A Sept. 17 WorldNetDaily article by Jerome Corsi makes a big deal out of Barack Obama taking money from people connected with Fannie Mae and Freddie Mac and having former Fannie/Freddie execs as advisers. "In contrast," Corsi writes, "McCain warned of the coming mortgage crisis as he pressed in 2005 for regulatory reform of Fannie Mae and Freddie Mac."
Nowhere does Corsi bother to mention that John McCain has similar connections to Fannie and Freddie:
- McCain's campaign manager, Rick Davis, was president of the Homeownership Alliance, a Fannie Mae and Freddie Mac-led advocacy group which has tried to fend off regulation sought by large private banks and mortgage lenders -- the kind of regulation Davis' boss supports now.
- Aquiles Suarez, an economic adviser to McCain, was formerly the director of government and industry relations for Fannie Mae. Top McCain aides Charlie Black, Wayne Berman, John Green and Arther B. Culvahouse Jr. have all lobbied for Fannie and/or Freddie.

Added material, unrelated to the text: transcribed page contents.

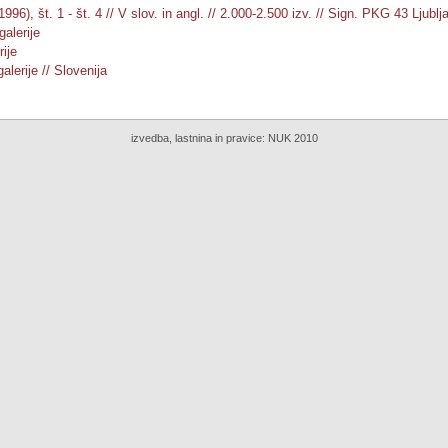
1996), št. 1 - št. 4 // V slov. in angl. // 2.000-2.500 izv. // Sign. PKG 43 Ljub
galerije
ije
galerije // Slovenija
izvedba, lastnina in pravice:
NUK 2010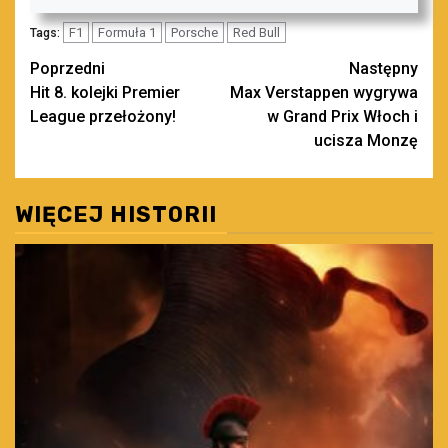
F1
Formuła 1
Porsche
Red Bull
Tags:
Zobacz
Poprzedni
Następny
Hit 8. kolejki Premier
Max Verstappen wygrywa
wpisy
League przełożony!
w Grand Prix Włoch i
ucisza Monzę
WIĘCEJ HISTORII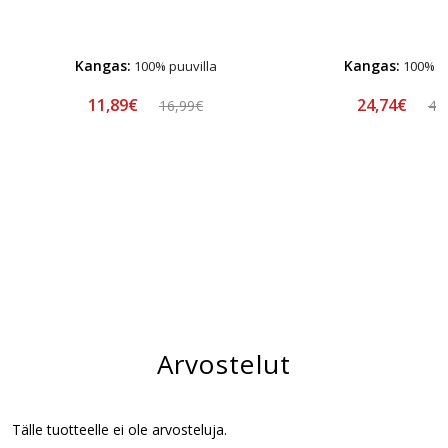
Kangas:
Kangas:
100% puuvilla
100% pu
11,89€
24,74€
16,99€
44
Arvostelut
Tälle tuotteelle ei ole arvosteluja.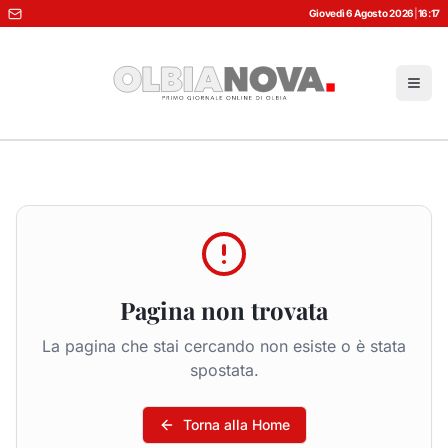
Giovedì 6 Agosto 2026
|
16:17
Pagina non trovata
La pagina che stai cercando non esiste o è stata
spostata.
Torna alla Home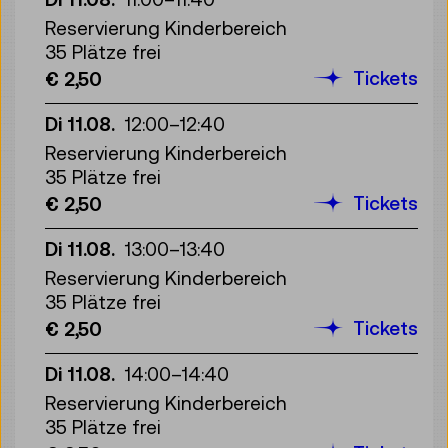
Reservierung Kinderbereich
35 Plätze frei
Tickets
€ 2,50
Di 11.08.
12:00
–
12:40
Reservierung Kinderbereich
35 Plätze frei
Tickets
€ 2,50
Di 11.08.
13:00
–
13:40
Reservierung Kinderbereich
35 Plätze frei
Tickets
€ 2,50
Di 11.08.
14:00
–
14:40
Reservierung Kinderbereich
35 Plätze frei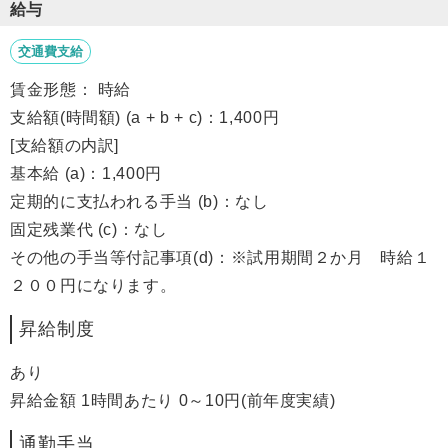
給与
交通費支給
賃金形態： 時給
支給額(時間額) (a + b + c)：1,400円
[支給額の内訳]
基本給 (a)：1,400円
定期的に支払われる手当 (b)：なし
固定残業代 (c)：なし
その他の手当等付記事項(d)：※試用期間２か月 時給１
２００円になります。
昇給制度
あり
昇給金額 1時間あたり 0～10円(前年度実績)
通勤手当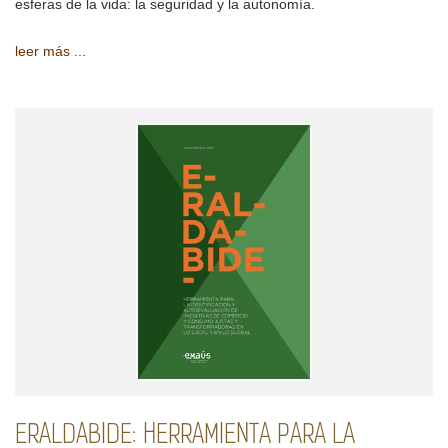
esferas de la vida: la seguridad y la autonomía.
leer más ...
ERALDABIDE: HERRAMIENTA PARA LA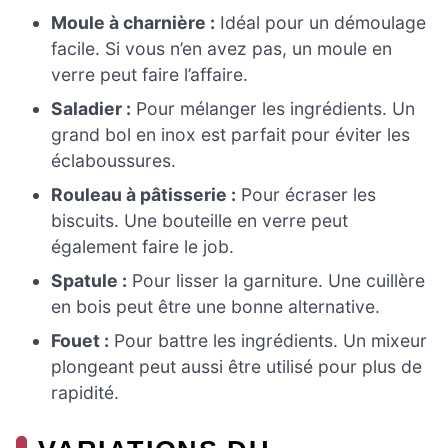
Moule à charnière :
Idéal pour un démoulage
facile. Si vous n’en avez pas, un moule en
verre peut faire l’affaire.
Saladier :
Pour mélanger les ingrédients. Un
grand bol en inox est parfait pour éviter les
éclaboussures.
Rouleau à pâtisserie :
Pour écraser les
biscuits. Une bouteille en verre peut
également faire le job.
Spatule :
Pour lisser la garniture. Une cuillère
en bois peut être une bonne alternative.
Fouet :
Pour battre les ingrédients. Un mixeur
plongeant peut aussi être utilisé pour plus de
rapidité.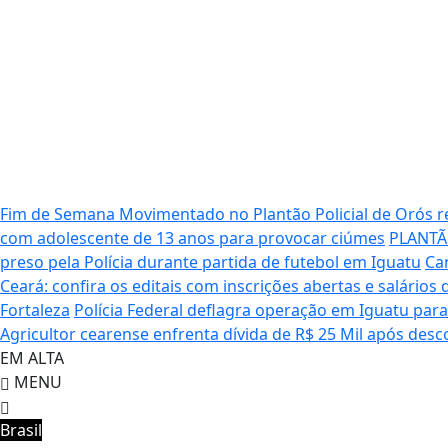
Fim de Semana Movimentado no Plantão Policial de Orós 
com adolescente de 13 anos para provocar ciúmes
PLANTÃO
preso pela Polícia durante partida de futebol em Iguatu
Ca
Ceará: confira os editais com inscrições abertas e salários 
Fortaleza
Polícia Federal deflagra operação em Iguatu para 
Agricultor cearense enfrenta dívida de R$ 25 Mil após desc
EM ALTA
MENU
Brasil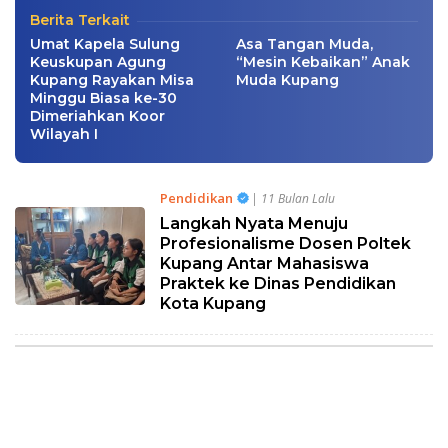
Berita Terkait
Umat Kapela Sulung
Asa Tangan Muda,
Keuskupan Agung
“Mesin Kebaikan” Anak
Kupang Rayakan Misa
Muda Kupang
Minggu Biasa ke-30
Dimeriahkan Koor
Wilayah I
Pendidikan
| 11 Bulan Lalu
Langkah Nyata Menuju
Profesionalisme Dosen Poltek
Kupang Antar Mahasiswa
Praktek ke Dinas Pendidikan
Kota Kupang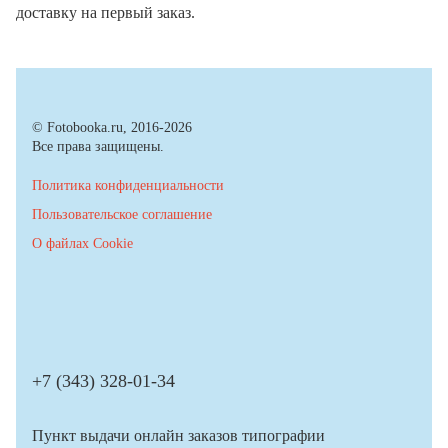
доставку на первый заказ.
© Fotobooka.ru, 2016-2026
Все права защищены.
Политика конфиденциальности
Пользовательское соглашение
О файлах Cookie
+7 (343) 328-01-34
Пункт выдачи онлайн заказов типографии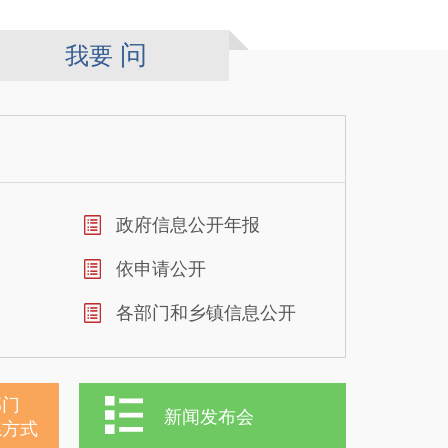
问
我要
政府信息公开年报
依申请公开
各部门和乡镇信息公开
部门
新闻发布会
系方式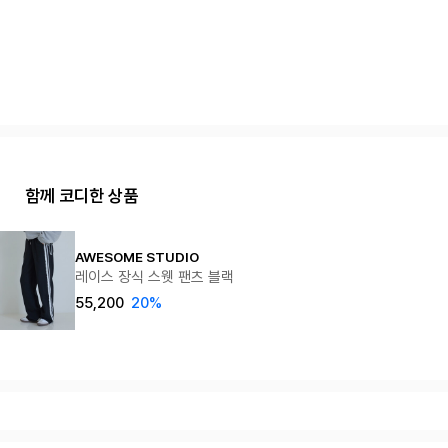
함께 코디한 상품
AWESOME STUDIO
레이스 장식 스웻 팬츠 블랙
55,200
20%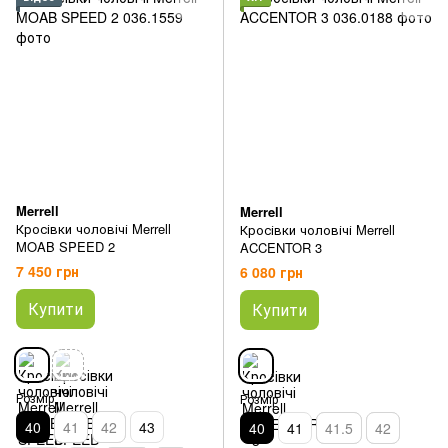
Merrell
Merrell
Кросівки чоловічі Merrell
Кросівки чоловічі Merrell
MOAB SPEED 2
ACCENTOR 3
7 450 грн
6 080 грн
Купити
Купити
Розмір
Розмір
40
41
42
43
40
41
41.5
42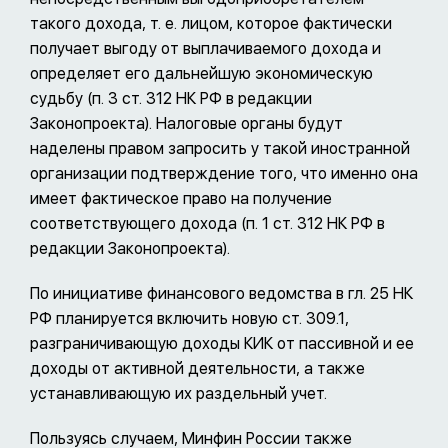
такого дохода, т. е. лицом, которое фактически
получает выгоду от выплачиваемого дохода и
определяет его дальнейшую экономическую
судьбу (п. 3 ст. 312 НК РФ в редакции
Законопроекта). Налоговые органы будут
наделены правом запросить у такой иностранной
организации подтверждение того, что именно она
имеет фактическое право на получение
соответствующего дохода (п. 1 ст. 312 НК РФ в
редакции Законопроекта).
По инициативе финансового ведомства в гл. 25 НК
РФ планируется включить новую ст. 309.1,
разграничивающую доходы КИК от пассивной и ее
доходы от активной деятельности, а также
устанавливающую их раздельный учет.
Пользуясь случаем, Минфин России также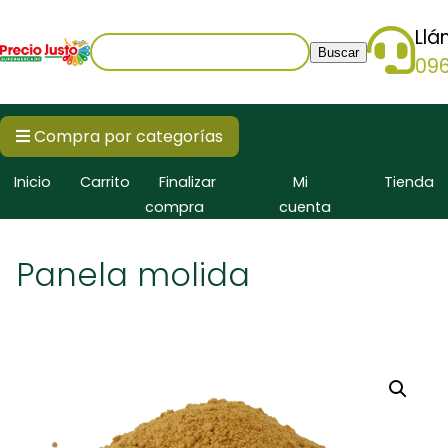
Ll
Buscar:
09
Compra por categorías
Inicio
Carrito
Finalizar
Mi
Tienda
compra
cuenta
Panela molida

- While OpenSecrets.org numbers cited by Corsi showed that McCain received $21,500 in donations from those connected with Fannie and Freddie (compared with $126,000 received by Obama), a separate New York Times count found that McCain has received $169,000 from Fannie/Freddie folks.
Of course, if WND actually followed through on boss Joseph Farah's "none of the above" advice, Corsi would have actually noted all this.
Corsi even slips in a long-debunked attack on Jamie Gorelick, a former Fannie Mae vice chairman:
Gorelick was embroiled in another controversy over an alleged conflict of interest when a 1995 memo she authored as deputy attorney general surfaced while she was a member of the 9/11 commission.
The memo, which became known as the "Gorelick Wall," appeared to establish barriers that barred federal anti-terrorist criminal investigators from accessing various federal records and databases that may have assisted them in their criminal investigations.
In fact, as we've repeatedly noted, that "wall" was first created in 1978, Gorelick's memo actually permitted freer guidelines regarding the exchange of information than what was eventually approved, and John Ashcroft's Justice Department formally reaffirmed those guidelines in August 2001.